In 1976, Howard Head, then working with the Prince brand, introduced the first oversized racquet to gain widespread popularity, the Prince Classic. Weed USA is quick to point out, though, that they had introduced an oversized racquet in 1975. The Weed racquets never took off, but the Prince Classic and its more expensive cousin, the Prince Pro, were top sellers. Both had aluminum frames and a string area more than 50 percent larger than the standard 65 square inch wood racquet.

The light weight, huge sweet spot, and greatly increased power of these first oversized racquets made tennis much easier for non-advanced players, but for powerful, advanced players, the mixture of flexibility and power in the frames resulted in too much unpredictability in where the ball would end up. Hard, off-center shots would momentarily distort the aluminum frame, changing the direction in which the string plane was facing, and the lively string bed would then send the ball rocketing off in a somewhat unintended direction.

Advanced players needed a stiffer frame material, and the best material proved to be a mixture of carbon fibers and a plastic resin to bind them together. This new material acquired the name "graphite," even though it isn't true graphite such as you would find in a pencil or in lock lubricant. The hallmark of a good racquet quickly became graphite construction.

By 1980, racquets could pretty much be divided into two classes: inexpensive racquets made of aluminum and expensive ones made of graphite or a composite. Wood no longer offered anything that another material couldn't provide better -- except for antique and collectible value.

The two key properties for a racquet material are stiffness and light weight. Graphite remains the most common choice for stiff racquets, and the technology for adding stiffness without adding weight continues to improve. Probably the most famous of the early graphite racquets was the Dunlop Max 200G, used by both John McEnroe and Steffi Graf. Its weight in 1980 was 12.5 ounces. Over the 20 years since, average racquet weights have decreased to around 10.5 ounces, with some racquets as light as 7 ounces.

New materials such as ceramics, fiberglass, boron, titanium, Kevlar, and Twaron are constantly being tried, almost always in a mix with graphite.
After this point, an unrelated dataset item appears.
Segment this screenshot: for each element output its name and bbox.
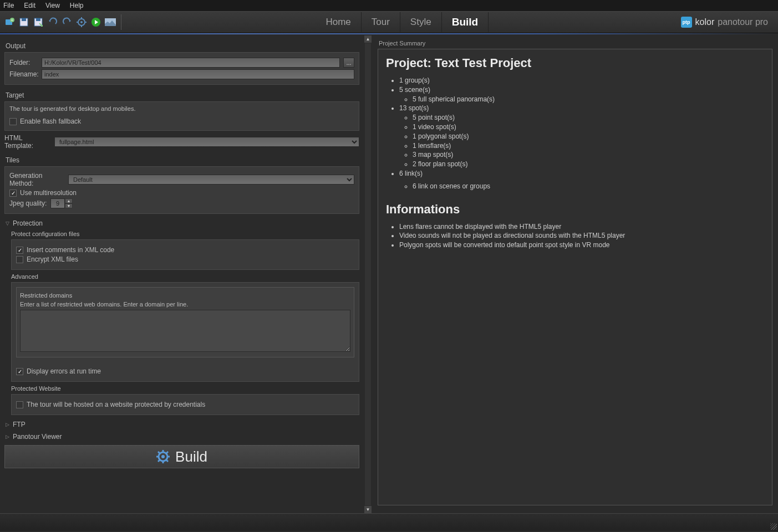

In 1987, Wilson came up with an idea for increasing racquet stiffness without finding a stiffer material. Wilson's Profile racquet was the first "widebody." In retrospect, it seems strange that no one thought of the idea sooner to increase the thickness of the frame along the direction in which it must resist the impact of the ball. The Profile was a monster of a racquet, with a frame 39 mm wide at the middle of its tapered head, more than twice the width of the classic wooden frame. By the mid 1990's, such extreme widths had fallen out of favor, but the widebody innovation carries forward: most frames sold today are wider than the pre-widebody standard.

The racquet makers have, to some extent, suffered from their own success. Unlike wood racquets, which warped, cracked, and dried out with age, graphite racquets can last for many years without a noticeable loss of performance.

A 10-year-old graphite racquet can be so good and so durable that its owner has little motivation to replace it. The racquet companies have met this problem with a stream of innovations, some of which, like the oversized head, wider frame, and lighter weight are evident in almost every racquet made today.

Other innovations have been less universal, such as extreme head-heavy balance as seen in the Wilson Hammer racquets, and extra length, first introduced by Dunlop.

What's next? How about an electronic racquet? Head has come out with a racquet that uses piezoelectric technology. Piezoelectric materials convert vibration or motion to and from electrical energy. Head's new racquet takes the vibration resulting from impact with the ball and converts it to electrical energy, which serves to dampen that vibration. A circuit board in the racquet's handle then amplifies that electrical energy and sends it back to the piezoelectric ceramic composites in the frame, causing those materials to stiffen.

The medieval French monks would be impressed.